The Massachusetts Bar Association has formally decided to oppose implementation of the so-called "anniversary fee" and to work for its repeal.
Enacted during the last legislative session through Sections 497 and 502 of Chapter 26 of the Acts of 2003, the new fees of $90-120 will be assessed on civil suits or petitions in the district, municipal or superior courts that have not been resolved within a one-year period.

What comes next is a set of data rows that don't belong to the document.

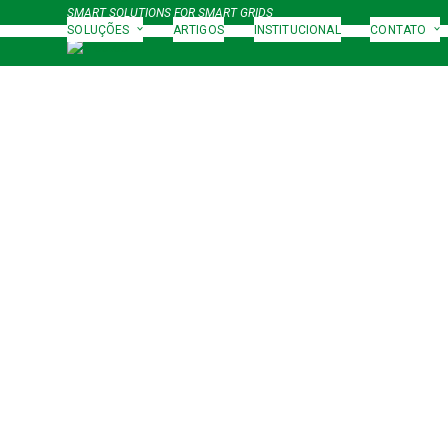
Skip
SMART SOLUTIONS FOR SMART GRIDS
to
SOLUÇÕES
ARTIGOS
INSTITUCIONAL
CONTATO
content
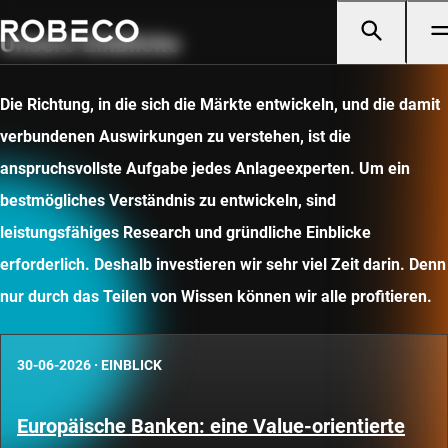
Unsere Einblicke
Die Richtung, in die sich die Märkte entwickeln, und die damit
verbundenen Auswirkungen zu verstehen, ist die
anspruchsvollste Aufgabe jedes Anlageexperten. Um ein
bestmögliches Verständnis zu entwickeln, sind
leistungsfähiges Research und gründliche Einblicke
erforderlich. Deshalb investieren wir sehr viel Zeit darin. Denn
nur durch das Teilen von Wissen können wir alle profitieren.
30-06-2026
·
EINBLICK
Europäische Banken: eine Value-orientierte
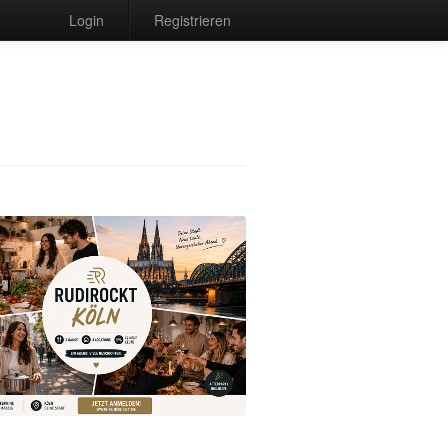
Login
Registrieren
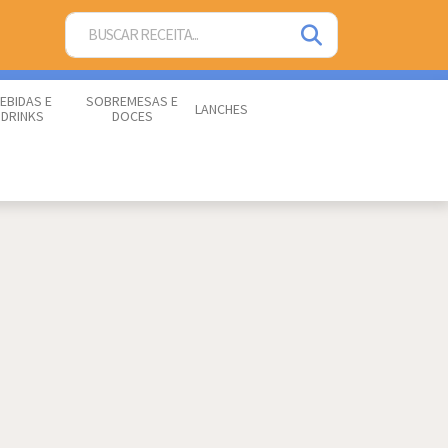
EBIDAS E
SOBREMESAS E
LANCHES
DRINKS
DOCES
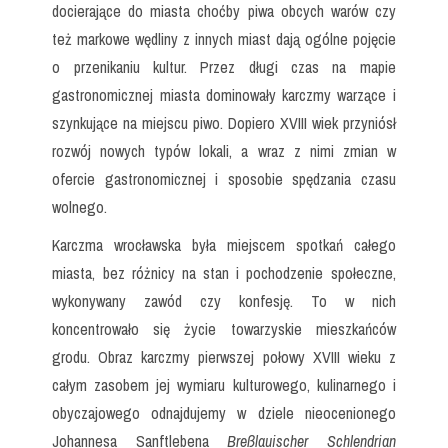
docierające do miasta choćby piwa obcych warów czy
też markowe wędliny z innych miast dają ogólne pojęcie
o przenikaniu kultur. Przez długi czas na mapie
gastronomicznej miasta dominowały karczmy warzące i
szynkujące na miejscu piwo. Dopiero XVIII wiek przyniósł
rozwój nowych typów lokali, a wraz z nimi zmian w
ofercie gastronomicznej i sposobie spędzania czasu
wolnego.
Karczma wrocławska była miejscem spotkań całego
miasta, bez różnicy na stan i pochodzenie społeczne,
wykonywany zawód czy konfesję. To w nich
koncentrowało się życie towarzyskie mieszkańców
grodu. Obraz karczmy pierwszej połowy XVIII wieku z
całym zasobem jej wymiaru kulturowego, kulinarnego i
obyczajowego odnajdujemy w dziele nieocenionego
Johannesa Sanftlebena
Breßlauischer Schlendrian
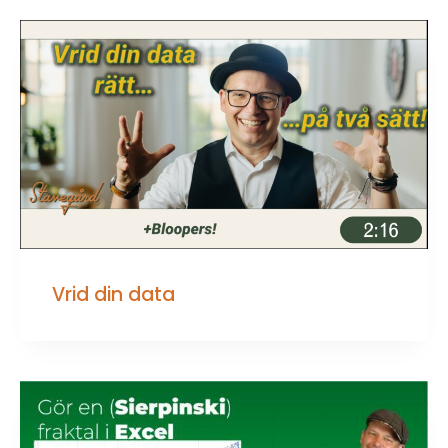
Vrid din data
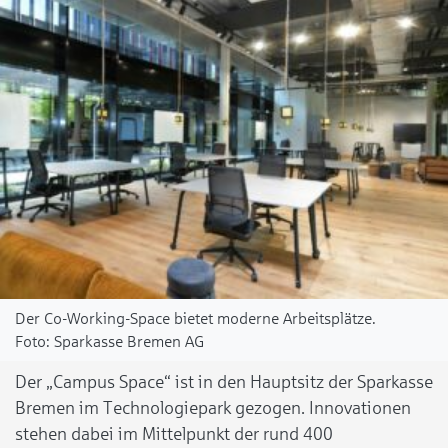
Der Co-Working-Space bietet moderne Arbeitsplätze.
Sparkasse Bremen AG
Der „Campus Space“ ist in den Hauptsitz der Sparkasse
Bremen im Technologiepark gezogen. Innovationen
stehen dabei im Mittelpunkt der rund 400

Failure to pay the fee can result in a case being dismissed.
The unanimous vote to fight the anniversary fee came during the Nov. 13 meeting of the MBA House of Delegates in Worcester.
As voted, the MBA will:
• Actively oppose and work to repeal the anniversary fee through legislative action, and
• Immediately establish a committee appointed by the association's president to recommend other methods of opposition, including leading or joining a challenge to the fee in the courts.
"The intent of this fee is to generate millions of dollars in new revenue for the state, however the fee system is riddled with troublesome issues," said MBA President Richard C. Van Nostrand. "Not only is it a potential administrative disaster for our already overburdened courts, but it also unfairly singles out some litigants and petitioners to the exclusion of others.
"Given that litigants face 14-36 months of tracking their cases prior to trial in superior court, often through no fault of the parties, these new fees unjustly penalize them for something that is beyond their control," Van Nostrand said.
"Most troubling, however, is the potential for denying access to justice for indigent individuals who face having their cases dismissed simply because they cannot afford to pay the fee."
The presidential committee is expected to make its recommendation for further action at the association's January meeting of the House of Delegates.